Sabbath, from which the adjective sabbatical is derived, means a weekly day of rest and worship. It is embedded in the three Abrahamic religions: Judaism, Christianity and Islam. Muslims observe it on Friday (jumu'ah), Jews and Seventh Day Adventists observe it on Saturday while the rest of Christians do so on Sunday (Acts 20:7).

Observation of Sabbath is one of the Ten Commandments. It is based on the Genesis creation narrative when God rested on the seventh day after a six day’s work, instituting the Day of the Lord and holy day (Genesis 2:2-3). Christians that observe the Sabbath on Sunday base it on the restoration of a fallen creation by the resurrection of Jesus on the first day of the week, rendering it the new Lord’s Day.

Invoking Psalm 118:24, “This is the day that the Lord has made, let us rejoice and be glad in it”, they renew the new covenant of God’s love that was established by the sacrifice of Jesus on the cross. Jesus is, hence, acknowledged as master and true meaning of the Sabbath (Matthew 12:8).

Sabbath underscores liberation not legalism. Jews had many man-made regulations about the Sabbath day. The sick had, for example, to wait until the Sabbath was over before receiving due treatment. One Sabbath day, Jesus entered a synagogue and saw in the congregation a man whose right hand was withered.

On healing the afflicted, the Pharisees accused Jesus for breaking the law. Jesus’ action was a firm affirmation that we are duty bound to do God’s liberating work on the Lord’s Day. Like Jesus, we are to do good on Sunday. This is why religious leaders keep themselves busy liberating people on the Sabbath.

Hebrews 10:23-25 instructs communal worship on the Lord’s Day. This entails developing a closer relationship with God through active participation at worship, internalising the scriptures and the teaching of the Church, writing or reading Church publications and the lives of the saints.

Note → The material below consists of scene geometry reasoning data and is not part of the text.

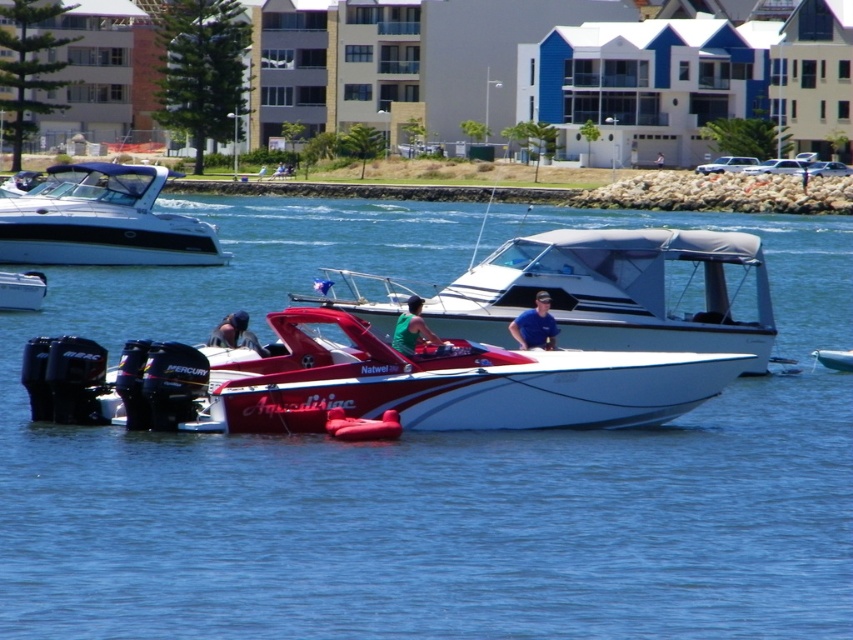 Between white glossy motorboat at upper left and blue fabric shirt at center, which one appears on the left side from the viewer's perspective?

From the viewer's perspective, white glossy motorboat at upper left appears more on the left side.

Where is `white glossy motorboat at upper left`? Image resolution: width=853 pixels, height=640 pixels. white glossy motorboat at upper left is located at coordinates (102, 220).

What do you see at coordinates (102, 220) in the screenshot?
I see `white glossy motorboat at upper left` at bounding box center [102, 220].

This screenshot has height=640, width=853. Find the location of `white glossy motorboat at upper left`. white glossy motorboat at upper left is located at coordinates point(102,220).

Does shiny white motorboat at center have a lesser width compared to green matte shirt at center?

No.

The Sabbath rest likewise means the cultivation of a close relationship with the family, neighbours, relatives and friends as well as participating in all kinds of social bonding. God exceptionally recommends the visiting of the sick, prisoners, the aged, people with disabilities and the lonely. Medical services, catering services, gas stations, and public means of transport, among others, that make Sunday rest easy for others, are acceptable. However, work that is unnecessarily carried out on the Sabbath bears more disaster than blessings. The best way to know if an activity is in keeping with the Sabbath is to follow one’s conscience or the counsel of religious leaders.

The Sabbath enjoins worshipers to dress formally and participate actively in the worship. The Sabbath dining table should, similarly, reflect a festive context. The Sabbath may also be applied to the planning for the entire week. Sunday worship, actually, offers a great occasion to dedicate the entire week to God. God promises abundant blessings and plentiful returns on those who would faithfully observe the Sabbath.